To enable the vector field you must assign a VectorField resource to ParticleVectorFieldSettings::vectorField.

Vector field resource

Vector fields are represented through their own VectorField resource. A variety of third party tools exist that allow you to create your own vector fields, including Maya Fluid Effects or VectorayGen. The framework can import vector fields in the ".fga" (Fluid Grid ASCII) format.

HVectorField vectorField = gImporter().import<VectorField>("MyVectorField.fga");
gpuSimSettings.vectorField.vectorField = vectorField;


The vector field is always relative to its parent particle system, centered at its origin. Use ParticleVectorFieldSettings::offset to offset the field from the parent system origin.

Each vector field has a size in world units, as specified by the VectorField resource. You can modify this size by changing the ParticleVectorFieldSettings::scale property.

// Move slightly to the right
gpuSimSettings.vectorField.offset = Vector3(2.0f, 0.0f, 0.0f);
// Double the field size
gpuSimSettings.vectorField.scale = Vector3(2.0f, 2.0f, 2.0f);


The vector field is by default aligned to the axes of the parent particle system. Use ParticleVectorFieldSettings::rotation to change the initial rotation.
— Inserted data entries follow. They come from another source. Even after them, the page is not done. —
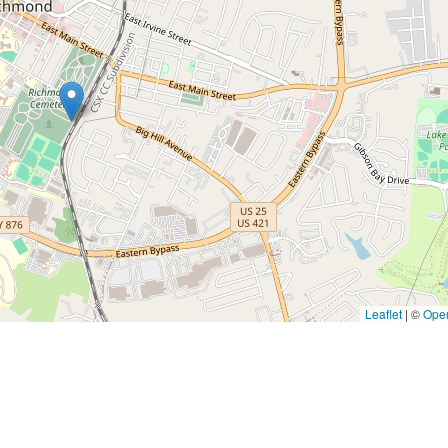
Leaflet
|
©
Ope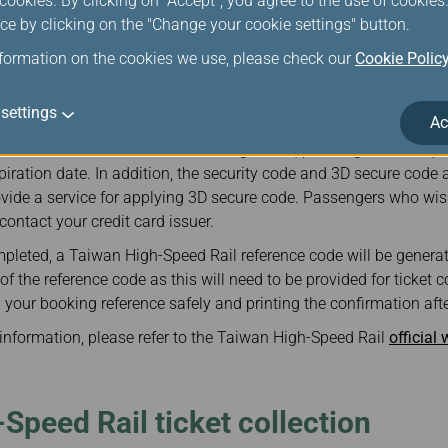
ookies. By clicking on "Accept", you agree to the use of cookie
er a valid email address when purchasing Taiwan High-Speed Rail
ce by clicking on the "Change your cookie settings" button.
d, the system will automatically send a confirmation to the ema
ference and itinerary.
nformation on the cookies we use, please check our
Cookie Polic
il ticket are calculated in Taiwan dollars.
settings
Ac
the rights of credit card holders, only VISA, Master Card, and JCB
 credit card information from being stolen, passengers are requir
ration date. In addition, the security code and 3D secure code a
vide a service for applying 3D secure code. Passengers who wish
contact your credit card issuer.
pleted, a Taiwan High-Speed Rail reference code will be genera
 the reference code as this will need to be provided for ticket col
our booking reference safely and printing the confirmation aft
g information, please refer to the Taiwan High-Speed Rail
official
Speed Rail ticket collection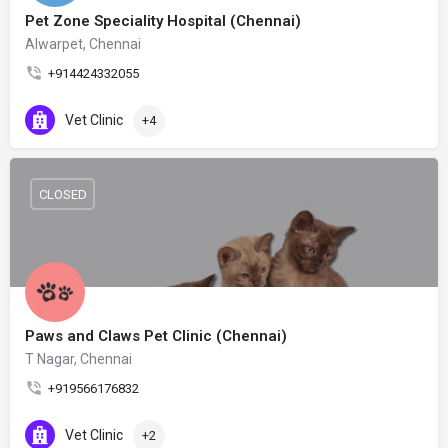
Pet Zone Speciality Hospital (Chennai)
Alwarpet, Chennai
+914424332055
Vet Clinic
+4
CLOSED
Paws and Claws Pet Clinic (Chennai)
T Nagar, Chennai
+919566176832
Vet Clinic
+2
// Rotate by 45 degrees around the Y axis
gpuSimSettings.vectorField.rotation = Quaternion(0.0f, Degree(45.0f), 0.0f);

More importantly though you are able to animate the vector field rotation. This usually creates a lot more interesting effects than a static vector field. Use ParticleVectorFieldSettings::rotationRate to specify the rate of rotation of the field for each axis in degrees.

// Rotate by 90 degrees each second
gpuSimSettings.vectorField.rotationRate = Vector3(0.0f, 90.0f, 0.0f);

Intensity & tightness

You scale down the intensity of the forces/velocities of the vector field through the ParticleVectorFieldSettings::intensity field.

ParticleVectorFieldSettings::tightness determines how closely should the particles follow the vector field. When set of 1 the particle velocity will be inherited directly from the vector field every frame of the simulation. When set to 0 the vector field will only apply force while the velocity will be integrated normally.

gpuSimSettings.vectorField.intensity = 3.0f;
gpuSimSettings.vectorField.tightness = 0.0f;


Finally, you can make a vector field repeat infinitely along a certain axis. You can imagine this as a series of cubes placed to one another along the specified axis - once a particle leaves one cube it is immediately affected by another. Tiling in all three dimensions means the particle can never escape the effects of a vector field.

Use ParticleVectorFieldSettings::tilingX, ParticleVectorFieldSettings::tilingY, ParticleVectorFieldSettings::tilingZ to enable/disable tiling.